8pm Sunday October 18 – 12th day – The Intrusive God and His Sounds

So, one more week, to the day.  One week from this moment I’ll be flying to Dakar, and then to DC.

Last night I’m buying a coke at the bar to go with my dinner, and Marie, the hotel manager is there and she tells me I should buy her a beer.  She says it’s her birthday.  So I buy her a beer.  Maybe it really was her birthday.

This morning I went to church, only just me and four of the kids, and they have Sunday school (I think?  They leave and then come back) so I’m all alone in this church, constantly pointed out as the visitor who they have to use English for, which makes me slightly uncomfortable.  Only towards the end the guy who wasn’t there last week is asking me to say a few words because I won’t be coming back.  I’m not even kidding.  I have audio of all of this.  So I stand up and say a few words while he translates into Bemba.

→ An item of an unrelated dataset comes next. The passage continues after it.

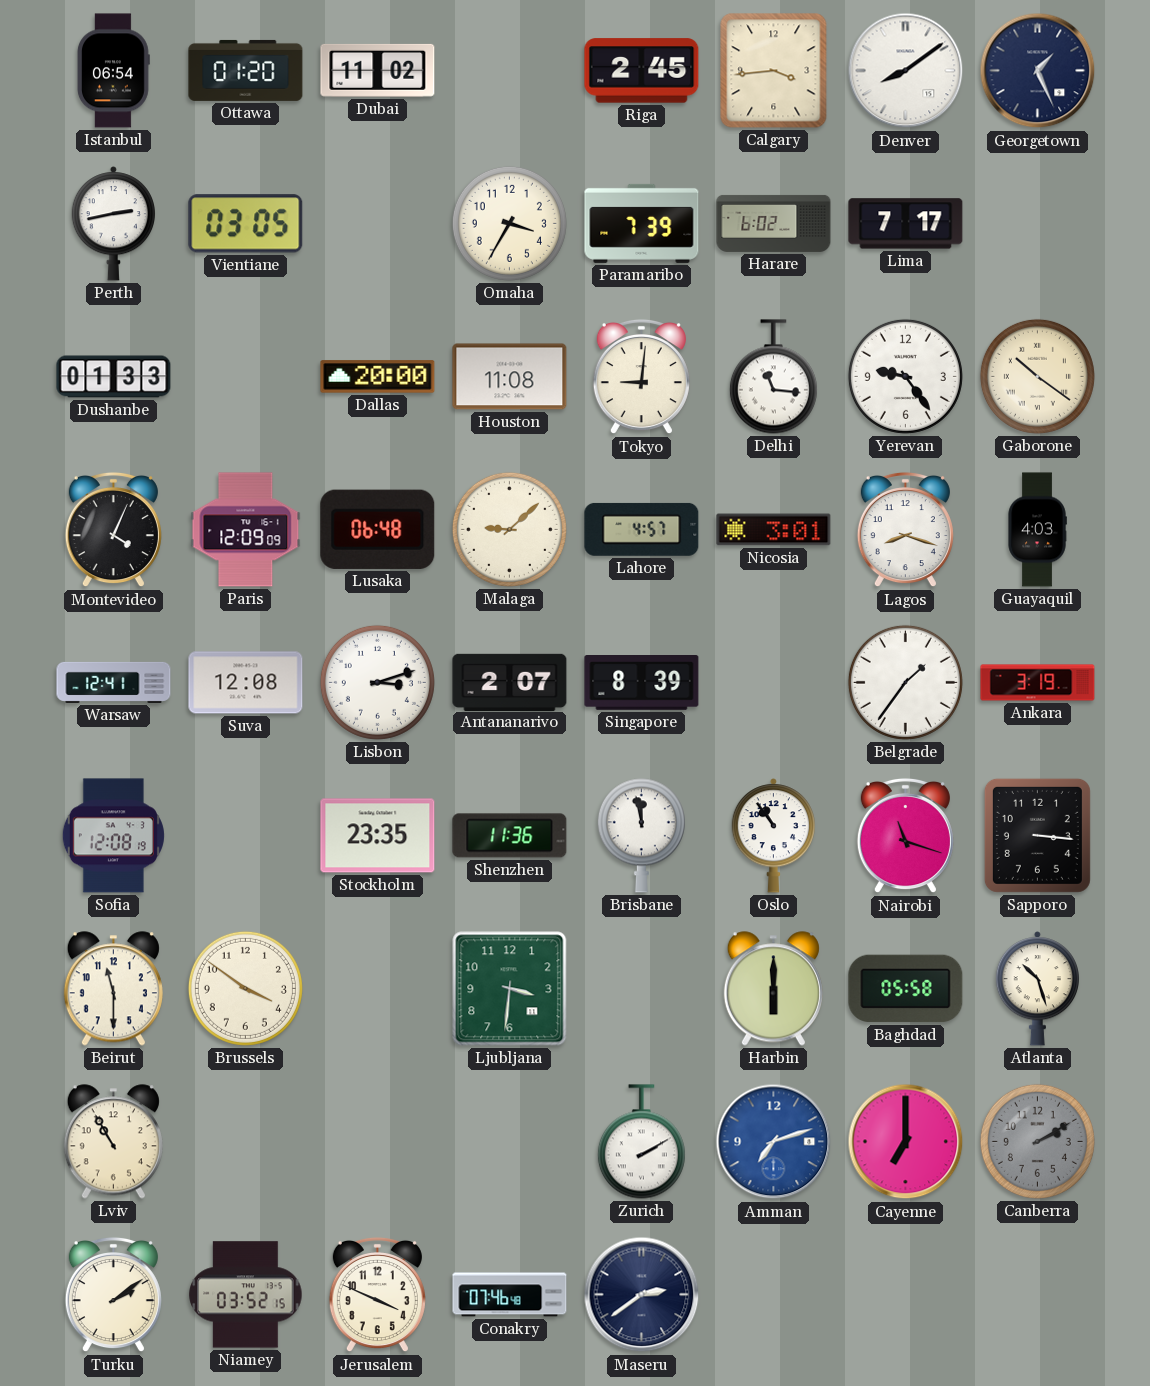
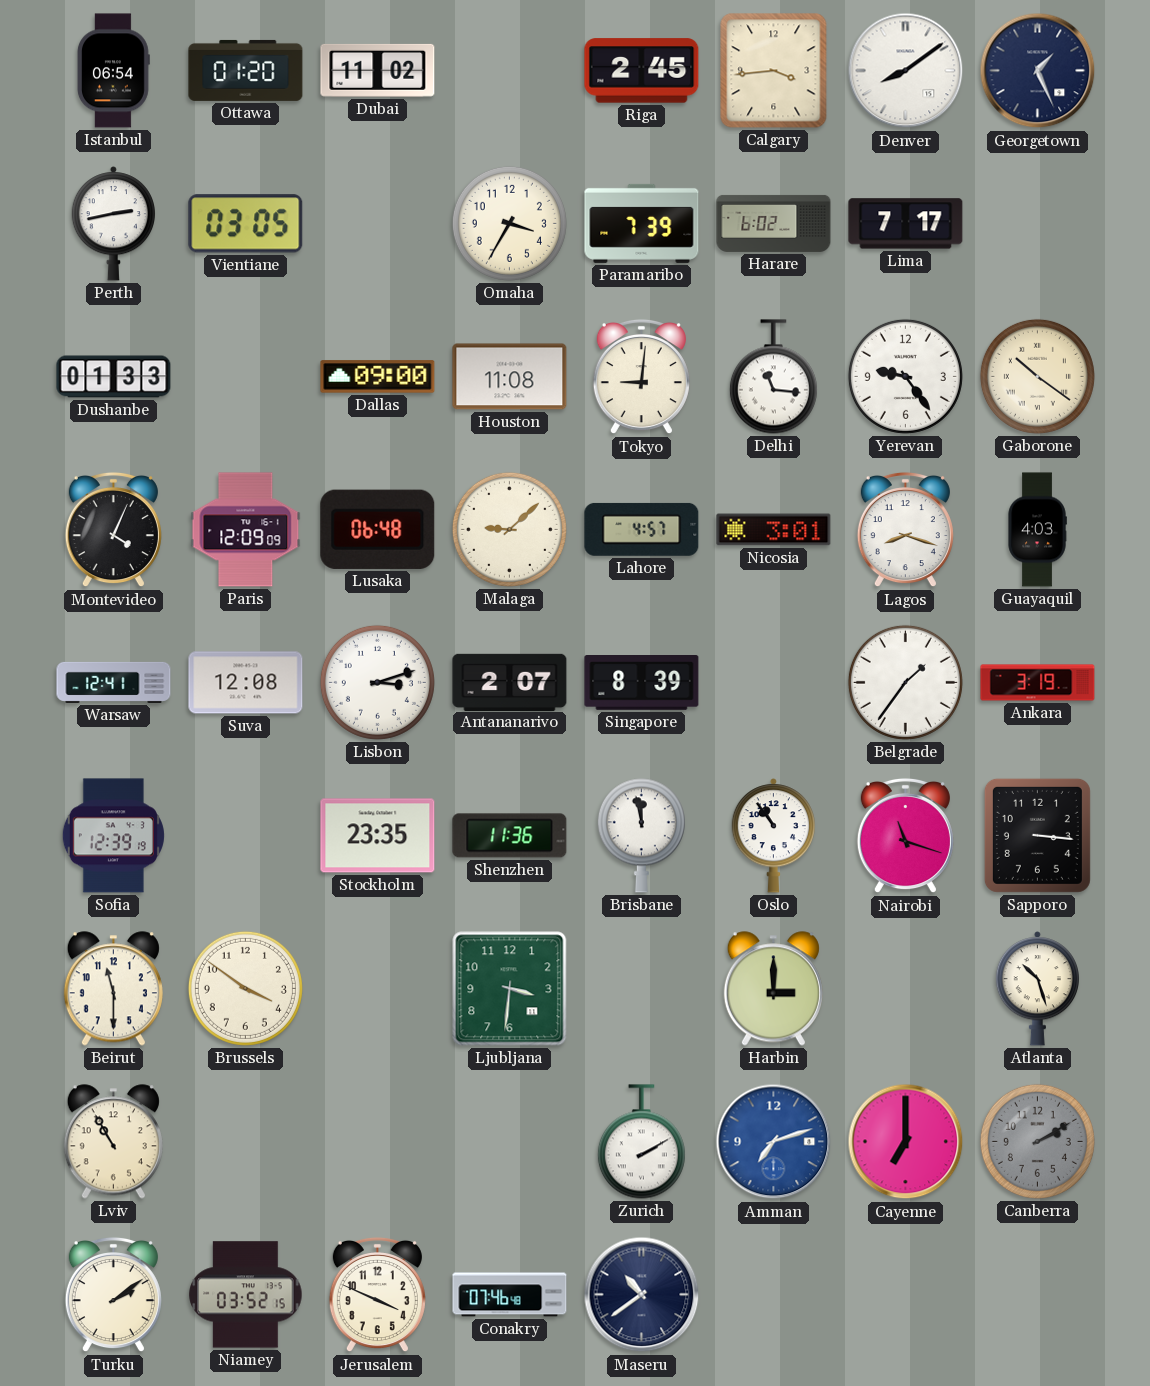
Dallas: 20:00 -> 09:00
Sofia: 12:08 -> 12:39
Harbin: 6:00 -> 3:00
Baghdad: 05:58 -> none
Maseru: 2:39 -> 10:39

He’s not done.  He wants me to give the closing prayer.  The closing prayer for the entire church.  Um, ok.  Maybe they don’t realize how uncomfortable that might make a person.  Maybe they’re that comfortable.  So I stand up to pray.  You only live once, right?  Besides, through my accent and the fact that I’m speaking English, who’s going to notice if I screw up.  And I prayed.  And it was good.

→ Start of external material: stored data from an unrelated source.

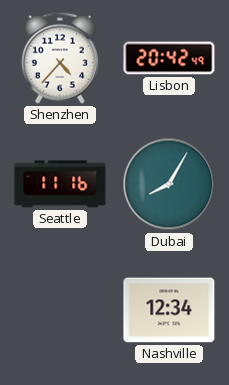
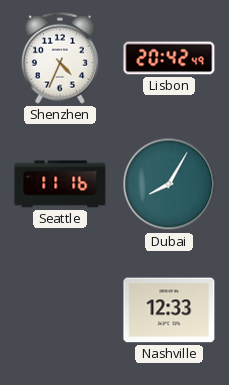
Shenzhen: 4:37 -> 4:34
Nashville: 12:34 -> 12:33
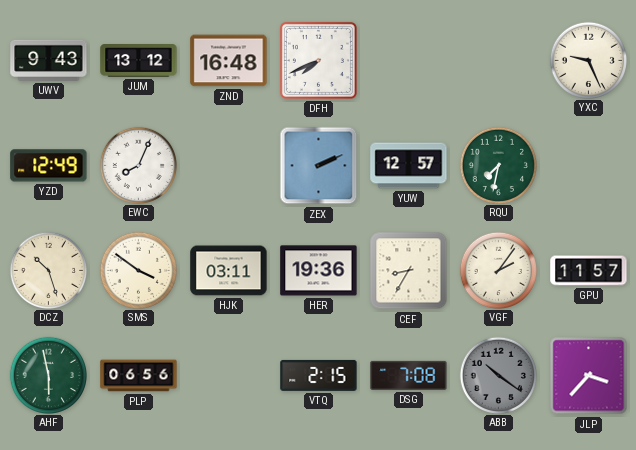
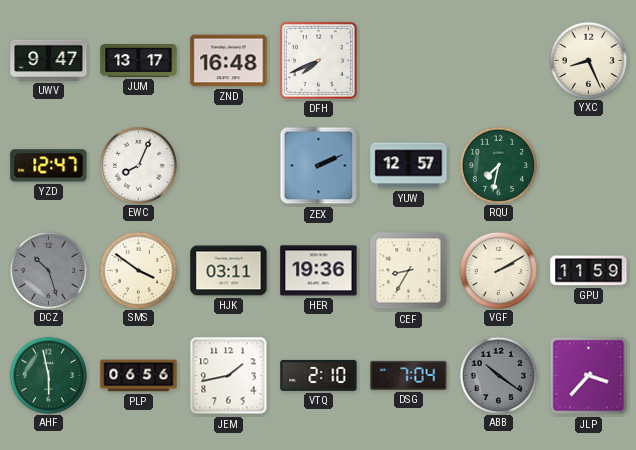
UWV: 9:43 -> 9:47
JUM: 13:12 -> 13:17
YXC: 9:26 -> 8:26
YZD: 12:49 -> 12:47
DCZ dial: cream -> grey
VGF: 2:06 -> 2:10
GPU: 11:57 -> 11:59
JEM: none -> 1:43
VTQ: 2:15 -> 2:10
DSG: 7:08 -> 7:04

One of the pastors wants to set up a meeting with me this week, which is nice and all but… uh, why?  I mean, I get it, I think.  Tending the flock, delivering a message of love back to America maybe?  I can’t tell.  They have good hearts.  That’s all that really matters.

On the walk to church, Steven, one of the kids, asks me why I voted for Barack Obama and not the white guy.  Basically trying to figure out why I’d vote black over white.  So I tried my best to explain that I wasn’t voting based on black or white but on whether I thought they were good people.  But that was a nice moment of honesty about how a kid in Zambia, with a history of oppression (I mean, what place doesn’t have a history of oppression of some type or another) and where a white minority once dominated a black majority, is trying to figure out why I’d like a black guy to be in charge instead of a white guy.  And it’s a good moment to maybe communicate to him that there isn’t a difference between white and black.  So I’m thankful for that.

One thing I really love about being here is the quiet that can exist.  I’ve been living in cities for a while now, and even when not in a city there’s always noise.  The noise of things, of distraction, of televisions left on in different rooms.  Here, at least when I’m not at the lodge, where the bar pumps music for the last 12 hours of every day or so, I can be out on the road or sitting in the yard of the orphanage and there is a beautiful stillness.  The soft chirp of a bird, the hum of crickets and the absence of intrusion.  It’s incredibly peaceful if you stop to hear it.